Advanced degrees obtained through purchased dissertations are particularly popular among top managers and the bloated army of mid- and upper-level bureaucrats. They are also popular among mayors, governors and their aides, as well as State Duma deputies, for whom a new academic title is a respectable status symbol that goes nicely with the dacha, Mercedes, driver and flashing blue light.
For this segment, cheap semblance counts as much as substance. During the early 1990s, it was considered prestigious among the elite to buy false certificates showing that they were descendents of Russian nobility. Now it has become prestigious to place the words “Candidate of Sciences” or “Doctor of Sciences” on business cards.
Roughly half of State Duma deputies have postgraduate degrees. The remaining half are actively recruited by enterprising dissertation-writers who try to hawk their services for $25,000 a pop, according to Russian Newsweek.
Among Duma deputies with graduate degrees is Liberal Democratic Party leader Vladimir Zhirinovsky. In 1998, at age 52, he received his Ph.D. in philosophy from Moscow State University for a dissertation titled “The Past, Present and Future of the Russian Nation” — remarkably, while serving as a deputy and skipping the candidate level entirely. Communist Party leader Gennady Zyuganov received his Ph.D. in philosophy in 1995, at age 51, while also serving as a Duma deputy. Among Cabinet ministers, you might be surprised to learn that Sergei Shoigu has a candidate’s degree in economics, which he received in 1996, at age 41, while serving as emergency situations minister.
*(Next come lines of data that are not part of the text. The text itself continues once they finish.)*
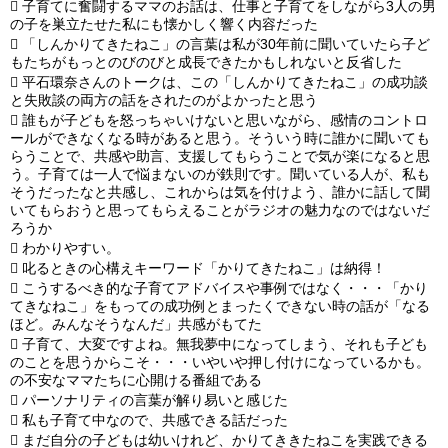

子育てに奮闘するママのお話は、仕事と子育てをしながら3人の男
の子を巣立たせた私にも懐かしく響く内容だった

「しんかりてきたねこ」の言葉は私が30年前に聞いていたら子ど
もたちがもっとのびのびと成長できたかもしれないと反省した

平石環奈さんのトークは、この「しんかりてきたねこ」の成功談
と失敗談の両方の話をされたのがよかったと思う

誰もが子どもを怒っちゃいけないと思いながら、感情のコントロ
ールができなくなる時があると思う。そういう時に誰かに聞いても
らうことで、共感や助言、支援してもらうことで気が楽になると思
う。子育ては一人で悩まないのが鉄則です。聞いている人が、私も
そうだったなと共感し、これからは気を付けよう、誰かに話して聞
いてもらおうと思ってもらえることがラジオの魅力なのではないだ
ろうか

わかりやすい。

叱るときの心構えキーワード「かりてきたねこ」は納得！

こうするべき的な子育てアドバイスや事例ではなく・・・「かり
てきなねこ」をもっての成功例とまったくできない時の話が「なる
ほど。みんなそうなんだ」共感がもてた

子育て、大変ですよね。無我夢中になってしまう、それも子ども
のことを思うからこそ・・・いやいや押し付けになっているかも。
の不安なママたちに心開ける番組である

パーソナリティの言葉が解り易いと感じた

私も子育て中なので、共感できる話だった

まだ自分の子どもは幼いけれど、かりてききたねこを実践できる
Questions have been raised about Prime Minister Vladimir Putin’s Candidate of Sciences degree, which he received in June 1997 from the St. Petersburg Mining Institute while serving in Moscow as deputy head of the presidential administration under President Boris Yeltsin. In 2006, Clifford Gaddy, a senior fellow at Brookings Institution, compared Putin’s dissertation with a management study published by two University of Pittsburgh professors and found that 16 pages from Putin’s work, including tables, matched word for word or with only slight changes. Putin has never commented on Gaddy’s findings.
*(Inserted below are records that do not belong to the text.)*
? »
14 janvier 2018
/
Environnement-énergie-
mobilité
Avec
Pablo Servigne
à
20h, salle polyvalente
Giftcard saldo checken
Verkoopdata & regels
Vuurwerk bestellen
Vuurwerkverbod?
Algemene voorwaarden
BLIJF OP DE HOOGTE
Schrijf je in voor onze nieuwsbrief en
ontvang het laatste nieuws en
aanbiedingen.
Unfortunately, the Kremlin doesn’t seem to care too much about how academic plagiarism has corrupted the education system. During Wednesday’s State Council meeting, President Dmitry Medvedev and Education Minister Andrei Fursenko gave detailed reports on the largest problems in the education system and how they impede the country’s modernization. Remarkably, not a single word was said about fake diplomas or academic plagiarism.
Of course, there are no easy solutions. Academic fraud, like corruption in general, is a systemic problem in Russia. But one good place to start would be to force the country’s top universities at least to adopt an honor code that every student — and faculty member as well — would be required to uphold, or face expulsion.
Today, the real question is how Russia will be able to resolve its most-pressing problems — above all, modernization — with so many fake managers, engineers, economists, doctors, lawyers, bureaucrats and politicians.